The Dodge Brothers Company was 14 years old when it was bought by Walter Chrysler in 1928. As a new division of his corporation, Dodge built 125,000 cars in 1929. Then the Depression turned the nation's economy from sunny to gloomy. Though most makes bottomed out in 1933-34, Dodge averaged a healthy 100,000 cars a year, good for fourth behind Chevrolet, Ford, and sister-make Plymouth.
Brothers John and Horace Dodge were traditionalists who believed in practicality and honest dollar value, so their cars never made any gesture toward sport. This continued under Chrysler, with nothing to suggest the high-performance Dodges to come.
Through 1954, Dodges were just solid, reliable, low-to-middle-priced cars. Famed World War I U.S. Army General John J. Pershing did as much as anyone to make "Dodge" synonymous with "dependable" by commanding a fleet of 250 Dodge touring cars during his Mexican border campaign against Pancho Villa in 1916.
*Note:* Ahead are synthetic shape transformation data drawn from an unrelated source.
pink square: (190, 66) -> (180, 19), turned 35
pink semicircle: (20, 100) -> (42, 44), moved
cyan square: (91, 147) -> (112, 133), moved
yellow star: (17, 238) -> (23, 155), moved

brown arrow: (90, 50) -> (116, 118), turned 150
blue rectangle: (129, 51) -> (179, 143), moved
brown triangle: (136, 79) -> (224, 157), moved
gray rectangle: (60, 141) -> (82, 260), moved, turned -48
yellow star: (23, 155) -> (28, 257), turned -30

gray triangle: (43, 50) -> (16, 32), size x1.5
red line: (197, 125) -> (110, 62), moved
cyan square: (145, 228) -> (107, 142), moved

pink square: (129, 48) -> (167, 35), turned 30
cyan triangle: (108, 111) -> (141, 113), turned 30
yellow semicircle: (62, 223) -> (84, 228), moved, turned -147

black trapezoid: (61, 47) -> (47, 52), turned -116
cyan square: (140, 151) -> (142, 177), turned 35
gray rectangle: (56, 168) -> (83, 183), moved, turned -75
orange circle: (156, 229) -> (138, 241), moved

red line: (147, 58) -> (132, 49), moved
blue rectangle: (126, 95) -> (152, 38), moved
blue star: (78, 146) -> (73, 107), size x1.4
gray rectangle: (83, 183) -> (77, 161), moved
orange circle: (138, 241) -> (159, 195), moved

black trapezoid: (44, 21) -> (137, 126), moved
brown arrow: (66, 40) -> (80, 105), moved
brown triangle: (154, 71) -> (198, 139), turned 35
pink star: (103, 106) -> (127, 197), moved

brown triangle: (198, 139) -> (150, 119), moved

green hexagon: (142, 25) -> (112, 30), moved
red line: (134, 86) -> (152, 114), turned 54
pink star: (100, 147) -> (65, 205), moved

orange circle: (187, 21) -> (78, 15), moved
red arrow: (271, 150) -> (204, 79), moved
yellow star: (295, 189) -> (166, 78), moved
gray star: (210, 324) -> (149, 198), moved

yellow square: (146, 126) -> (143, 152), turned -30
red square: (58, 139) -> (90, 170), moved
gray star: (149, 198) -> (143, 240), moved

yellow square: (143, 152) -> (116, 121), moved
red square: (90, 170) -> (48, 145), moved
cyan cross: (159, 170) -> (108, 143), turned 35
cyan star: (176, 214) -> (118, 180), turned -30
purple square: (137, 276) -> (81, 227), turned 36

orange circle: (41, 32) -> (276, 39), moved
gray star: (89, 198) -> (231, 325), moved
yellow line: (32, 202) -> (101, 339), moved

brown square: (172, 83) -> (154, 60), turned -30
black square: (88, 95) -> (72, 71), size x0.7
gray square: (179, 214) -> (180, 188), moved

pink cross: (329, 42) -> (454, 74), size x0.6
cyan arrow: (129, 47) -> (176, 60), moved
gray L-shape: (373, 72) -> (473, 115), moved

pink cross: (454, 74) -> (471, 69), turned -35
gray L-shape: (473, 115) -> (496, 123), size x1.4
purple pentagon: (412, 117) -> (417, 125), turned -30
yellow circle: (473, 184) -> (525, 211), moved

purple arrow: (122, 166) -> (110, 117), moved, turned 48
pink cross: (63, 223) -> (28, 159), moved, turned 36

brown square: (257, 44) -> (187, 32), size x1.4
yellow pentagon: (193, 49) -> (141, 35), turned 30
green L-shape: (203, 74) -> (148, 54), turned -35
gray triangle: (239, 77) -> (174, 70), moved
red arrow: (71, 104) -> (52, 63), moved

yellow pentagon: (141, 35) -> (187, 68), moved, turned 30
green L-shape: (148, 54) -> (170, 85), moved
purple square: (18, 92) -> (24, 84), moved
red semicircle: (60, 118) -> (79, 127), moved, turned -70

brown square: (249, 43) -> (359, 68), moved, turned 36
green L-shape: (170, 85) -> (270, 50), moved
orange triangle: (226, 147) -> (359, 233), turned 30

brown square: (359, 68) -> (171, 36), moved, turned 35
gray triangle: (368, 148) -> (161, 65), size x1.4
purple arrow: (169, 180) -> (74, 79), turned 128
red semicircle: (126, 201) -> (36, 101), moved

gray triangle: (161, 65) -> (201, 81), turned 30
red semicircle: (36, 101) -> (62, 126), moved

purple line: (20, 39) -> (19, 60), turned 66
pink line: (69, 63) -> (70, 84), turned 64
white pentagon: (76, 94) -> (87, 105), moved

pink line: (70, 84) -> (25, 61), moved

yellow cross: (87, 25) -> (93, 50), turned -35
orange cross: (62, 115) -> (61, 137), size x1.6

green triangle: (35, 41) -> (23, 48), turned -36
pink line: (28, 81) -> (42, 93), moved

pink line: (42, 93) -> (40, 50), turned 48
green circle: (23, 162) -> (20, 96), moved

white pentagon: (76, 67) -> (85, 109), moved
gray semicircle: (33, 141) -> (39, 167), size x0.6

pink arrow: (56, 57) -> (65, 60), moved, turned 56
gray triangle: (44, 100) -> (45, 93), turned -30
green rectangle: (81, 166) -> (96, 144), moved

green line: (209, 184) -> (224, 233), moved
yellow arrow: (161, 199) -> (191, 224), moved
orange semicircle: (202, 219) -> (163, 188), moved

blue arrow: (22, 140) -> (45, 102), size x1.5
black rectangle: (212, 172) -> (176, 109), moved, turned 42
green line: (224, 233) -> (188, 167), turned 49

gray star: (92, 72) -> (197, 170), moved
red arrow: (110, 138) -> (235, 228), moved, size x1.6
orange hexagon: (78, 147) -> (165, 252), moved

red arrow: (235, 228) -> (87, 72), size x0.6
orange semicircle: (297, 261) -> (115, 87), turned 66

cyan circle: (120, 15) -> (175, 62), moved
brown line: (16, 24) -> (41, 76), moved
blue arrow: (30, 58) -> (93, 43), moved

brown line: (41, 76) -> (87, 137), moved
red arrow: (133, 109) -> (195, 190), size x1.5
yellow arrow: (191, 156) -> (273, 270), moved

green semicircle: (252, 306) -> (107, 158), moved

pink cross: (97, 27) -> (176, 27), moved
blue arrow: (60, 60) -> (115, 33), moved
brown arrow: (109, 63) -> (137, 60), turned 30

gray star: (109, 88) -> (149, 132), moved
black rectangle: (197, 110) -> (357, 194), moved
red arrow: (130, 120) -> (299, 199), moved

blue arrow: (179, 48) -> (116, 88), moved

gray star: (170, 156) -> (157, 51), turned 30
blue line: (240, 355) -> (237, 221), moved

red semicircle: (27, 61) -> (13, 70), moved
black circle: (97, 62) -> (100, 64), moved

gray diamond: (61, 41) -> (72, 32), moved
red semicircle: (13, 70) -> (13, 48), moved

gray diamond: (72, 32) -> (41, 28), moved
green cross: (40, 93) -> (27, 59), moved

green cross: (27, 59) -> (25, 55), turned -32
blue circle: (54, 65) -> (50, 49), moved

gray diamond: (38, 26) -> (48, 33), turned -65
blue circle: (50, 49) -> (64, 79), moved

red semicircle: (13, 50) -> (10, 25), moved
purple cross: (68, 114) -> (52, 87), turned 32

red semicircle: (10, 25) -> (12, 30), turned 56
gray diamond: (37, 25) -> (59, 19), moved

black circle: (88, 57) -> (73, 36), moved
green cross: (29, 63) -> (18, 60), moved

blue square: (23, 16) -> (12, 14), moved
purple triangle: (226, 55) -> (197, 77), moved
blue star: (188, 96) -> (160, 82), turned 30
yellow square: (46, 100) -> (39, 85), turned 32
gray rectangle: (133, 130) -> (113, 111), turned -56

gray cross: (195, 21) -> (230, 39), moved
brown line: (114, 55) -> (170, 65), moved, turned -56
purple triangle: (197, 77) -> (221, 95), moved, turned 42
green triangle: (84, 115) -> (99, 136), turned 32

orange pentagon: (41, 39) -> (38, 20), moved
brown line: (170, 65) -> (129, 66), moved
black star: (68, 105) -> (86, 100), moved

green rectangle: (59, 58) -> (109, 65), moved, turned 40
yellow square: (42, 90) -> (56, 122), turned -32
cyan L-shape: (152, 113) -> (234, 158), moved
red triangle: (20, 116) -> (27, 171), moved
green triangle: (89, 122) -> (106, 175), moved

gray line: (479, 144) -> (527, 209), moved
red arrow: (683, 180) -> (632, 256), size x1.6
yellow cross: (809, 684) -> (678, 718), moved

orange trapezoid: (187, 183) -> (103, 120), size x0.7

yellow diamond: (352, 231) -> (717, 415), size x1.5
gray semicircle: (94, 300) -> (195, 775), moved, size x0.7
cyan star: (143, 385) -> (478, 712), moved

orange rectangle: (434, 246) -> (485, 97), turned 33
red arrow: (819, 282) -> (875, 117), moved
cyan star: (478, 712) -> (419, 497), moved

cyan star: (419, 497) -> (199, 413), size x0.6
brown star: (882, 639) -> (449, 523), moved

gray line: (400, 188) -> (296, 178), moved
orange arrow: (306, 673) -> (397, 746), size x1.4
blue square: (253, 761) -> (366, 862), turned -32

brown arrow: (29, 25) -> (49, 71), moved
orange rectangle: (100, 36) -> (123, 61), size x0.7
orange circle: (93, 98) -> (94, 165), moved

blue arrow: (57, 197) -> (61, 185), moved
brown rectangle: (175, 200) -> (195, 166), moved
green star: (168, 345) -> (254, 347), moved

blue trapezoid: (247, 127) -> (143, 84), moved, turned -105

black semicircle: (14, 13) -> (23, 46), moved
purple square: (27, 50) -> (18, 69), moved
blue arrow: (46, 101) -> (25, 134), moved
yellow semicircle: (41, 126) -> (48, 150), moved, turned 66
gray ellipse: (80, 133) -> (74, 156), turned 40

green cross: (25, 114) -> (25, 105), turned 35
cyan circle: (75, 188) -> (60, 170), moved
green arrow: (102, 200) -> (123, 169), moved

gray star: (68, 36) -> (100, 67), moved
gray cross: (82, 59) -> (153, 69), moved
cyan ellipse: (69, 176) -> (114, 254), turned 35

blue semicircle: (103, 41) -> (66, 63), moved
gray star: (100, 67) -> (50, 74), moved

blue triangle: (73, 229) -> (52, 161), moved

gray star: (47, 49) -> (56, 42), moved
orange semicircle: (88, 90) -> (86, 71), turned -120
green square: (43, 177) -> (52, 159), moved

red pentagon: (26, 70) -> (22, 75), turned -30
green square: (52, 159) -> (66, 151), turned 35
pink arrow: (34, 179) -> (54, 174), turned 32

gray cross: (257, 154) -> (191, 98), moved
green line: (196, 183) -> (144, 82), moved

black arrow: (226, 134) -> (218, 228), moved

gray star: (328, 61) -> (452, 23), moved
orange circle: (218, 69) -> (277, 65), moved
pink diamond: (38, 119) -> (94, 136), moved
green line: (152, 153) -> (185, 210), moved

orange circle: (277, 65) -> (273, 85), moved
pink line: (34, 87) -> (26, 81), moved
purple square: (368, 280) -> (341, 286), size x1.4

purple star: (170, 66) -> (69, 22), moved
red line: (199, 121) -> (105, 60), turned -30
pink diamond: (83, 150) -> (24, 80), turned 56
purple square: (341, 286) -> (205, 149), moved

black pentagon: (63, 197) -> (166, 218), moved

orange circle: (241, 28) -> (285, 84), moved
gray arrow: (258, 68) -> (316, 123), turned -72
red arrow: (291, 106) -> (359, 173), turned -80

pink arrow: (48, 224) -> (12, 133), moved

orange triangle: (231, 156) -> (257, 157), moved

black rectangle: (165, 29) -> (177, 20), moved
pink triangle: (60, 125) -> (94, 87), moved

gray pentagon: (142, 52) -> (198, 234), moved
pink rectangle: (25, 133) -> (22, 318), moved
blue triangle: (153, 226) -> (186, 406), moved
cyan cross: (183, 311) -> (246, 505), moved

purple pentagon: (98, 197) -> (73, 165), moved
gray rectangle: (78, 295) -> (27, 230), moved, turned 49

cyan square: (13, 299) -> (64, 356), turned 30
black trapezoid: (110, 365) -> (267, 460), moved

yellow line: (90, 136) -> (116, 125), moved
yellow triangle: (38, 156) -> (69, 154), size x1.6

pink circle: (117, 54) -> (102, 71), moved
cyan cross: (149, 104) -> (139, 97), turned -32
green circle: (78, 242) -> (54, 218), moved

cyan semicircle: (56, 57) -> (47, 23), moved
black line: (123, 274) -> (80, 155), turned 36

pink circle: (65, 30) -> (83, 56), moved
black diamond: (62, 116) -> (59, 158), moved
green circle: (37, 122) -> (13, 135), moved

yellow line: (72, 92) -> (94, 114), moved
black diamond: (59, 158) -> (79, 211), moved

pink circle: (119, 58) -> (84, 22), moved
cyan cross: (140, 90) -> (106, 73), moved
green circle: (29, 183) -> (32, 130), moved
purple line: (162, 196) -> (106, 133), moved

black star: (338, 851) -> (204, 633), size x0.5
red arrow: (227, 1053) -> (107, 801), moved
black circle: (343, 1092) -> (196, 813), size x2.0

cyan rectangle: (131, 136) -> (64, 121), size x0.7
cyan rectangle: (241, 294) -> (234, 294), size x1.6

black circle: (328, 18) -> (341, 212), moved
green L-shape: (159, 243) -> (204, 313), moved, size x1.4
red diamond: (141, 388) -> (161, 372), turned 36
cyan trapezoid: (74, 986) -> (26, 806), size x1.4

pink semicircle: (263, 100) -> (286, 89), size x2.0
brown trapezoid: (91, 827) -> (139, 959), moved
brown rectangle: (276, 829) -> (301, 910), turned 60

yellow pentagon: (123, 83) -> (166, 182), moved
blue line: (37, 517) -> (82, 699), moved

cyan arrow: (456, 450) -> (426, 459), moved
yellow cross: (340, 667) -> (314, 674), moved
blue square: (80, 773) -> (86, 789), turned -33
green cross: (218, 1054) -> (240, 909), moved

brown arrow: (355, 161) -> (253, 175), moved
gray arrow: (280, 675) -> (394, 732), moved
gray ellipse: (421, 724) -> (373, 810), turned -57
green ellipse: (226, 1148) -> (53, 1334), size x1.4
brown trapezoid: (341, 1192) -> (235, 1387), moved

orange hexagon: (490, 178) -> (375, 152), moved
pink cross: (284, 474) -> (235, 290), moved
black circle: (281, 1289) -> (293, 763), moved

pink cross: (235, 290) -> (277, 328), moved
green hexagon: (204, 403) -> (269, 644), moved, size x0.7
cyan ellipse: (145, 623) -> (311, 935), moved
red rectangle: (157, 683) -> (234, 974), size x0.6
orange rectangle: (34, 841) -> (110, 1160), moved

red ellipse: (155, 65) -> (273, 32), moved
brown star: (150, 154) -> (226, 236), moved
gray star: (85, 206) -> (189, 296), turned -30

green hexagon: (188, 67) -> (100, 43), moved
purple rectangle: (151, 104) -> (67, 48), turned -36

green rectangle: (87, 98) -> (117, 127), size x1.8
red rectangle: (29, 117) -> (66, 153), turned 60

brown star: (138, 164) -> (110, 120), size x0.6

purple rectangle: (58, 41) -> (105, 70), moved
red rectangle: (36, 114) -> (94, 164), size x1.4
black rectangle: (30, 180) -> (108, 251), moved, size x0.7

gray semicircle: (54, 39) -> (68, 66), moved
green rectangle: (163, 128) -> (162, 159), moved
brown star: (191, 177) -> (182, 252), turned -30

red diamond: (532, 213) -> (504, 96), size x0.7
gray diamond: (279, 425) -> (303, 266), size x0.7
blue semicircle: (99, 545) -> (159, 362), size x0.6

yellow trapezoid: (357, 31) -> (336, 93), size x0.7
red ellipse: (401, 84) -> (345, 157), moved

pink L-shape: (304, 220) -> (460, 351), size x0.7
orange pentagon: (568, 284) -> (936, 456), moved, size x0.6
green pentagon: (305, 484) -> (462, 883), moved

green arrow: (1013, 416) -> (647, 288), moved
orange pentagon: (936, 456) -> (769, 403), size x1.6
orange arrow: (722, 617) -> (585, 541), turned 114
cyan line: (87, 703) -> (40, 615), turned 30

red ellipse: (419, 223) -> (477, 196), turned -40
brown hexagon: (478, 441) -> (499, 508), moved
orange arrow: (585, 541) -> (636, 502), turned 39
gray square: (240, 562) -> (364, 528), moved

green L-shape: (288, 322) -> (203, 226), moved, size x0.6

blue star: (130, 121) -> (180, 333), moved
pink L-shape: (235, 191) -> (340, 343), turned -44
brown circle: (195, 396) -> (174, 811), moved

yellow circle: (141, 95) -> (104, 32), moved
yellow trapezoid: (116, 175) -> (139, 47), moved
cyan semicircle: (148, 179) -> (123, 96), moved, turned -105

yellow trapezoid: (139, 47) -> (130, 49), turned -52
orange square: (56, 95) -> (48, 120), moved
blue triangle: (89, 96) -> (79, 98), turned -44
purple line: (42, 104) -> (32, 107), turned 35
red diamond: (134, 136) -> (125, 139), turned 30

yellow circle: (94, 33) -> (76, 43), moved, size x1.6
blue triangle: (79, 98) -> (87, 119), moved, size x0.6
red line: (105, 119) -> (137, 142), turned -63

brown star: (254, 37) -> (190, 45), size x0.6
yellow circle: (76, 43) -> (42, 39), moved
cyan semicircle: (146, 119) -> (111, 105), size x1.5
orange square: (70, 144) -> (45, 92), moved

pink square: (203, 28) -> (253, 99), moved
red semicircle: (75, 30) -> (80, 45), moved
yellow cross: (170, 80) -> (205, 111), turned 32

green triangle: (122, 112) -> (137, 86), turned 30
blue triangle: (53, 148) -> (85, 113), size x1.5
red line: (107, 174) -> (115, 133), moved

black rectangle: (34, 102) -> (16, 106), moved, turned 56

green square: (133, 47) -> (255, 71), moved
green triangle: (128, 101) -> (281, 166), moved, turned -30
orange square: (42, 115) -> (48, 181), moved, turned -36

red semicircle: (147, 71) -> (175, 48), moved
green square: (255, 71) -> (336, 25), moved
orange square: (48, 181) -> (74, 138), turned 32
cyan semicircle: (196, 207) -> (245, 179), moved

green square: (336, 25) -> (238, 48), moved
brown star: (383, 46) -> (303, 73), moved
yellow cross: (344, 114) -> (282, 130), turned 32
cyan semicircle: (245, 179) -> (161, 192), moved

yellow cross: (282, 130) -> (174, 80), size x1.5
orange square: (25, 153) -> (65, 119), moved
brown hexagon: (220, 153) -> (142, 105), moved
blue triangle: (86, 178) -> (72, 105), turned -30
Dodge changed rungs on the Chrysler price ladder in the early 1930s, sometimes standing above DeSoto, sometimes below. By 1933 it was decided that Dodge should occupy the attractive spot just above Plymouth and below DeSoto. Though the Great Depression delayed Chrysler's efforts to rebuild Dodge by several years, the division surged in 1935, reaching 159,000 cars for the model year. Dodge then soared to near 264,000 for '36 and reached its prewar peak with over 295,000 for 1937. A deep recession the next year temporarily halted the climb, and Dodge slipped out of the top five, but by 1941 it was back up to 237,000.
The Dodge Brothers (who both died in 1920) and their successors sold only four-cylinder cars through 1928, then announced their first six: 241.5-cubic inch L-head unit making 58-68 horsepower. Chrysler presided over the first Dodge Eight in 1930, which would continue through three different displacements for the next three years. Dodge then offered nothing but inline-sixes through 1952. That engine, a flathead cast-iron design introduced in 1933, ultimately evolved through displacements of 201-230 cid and rated horsepower of 75-138. And it wasn't finished even in 1952; it continued for seven years more.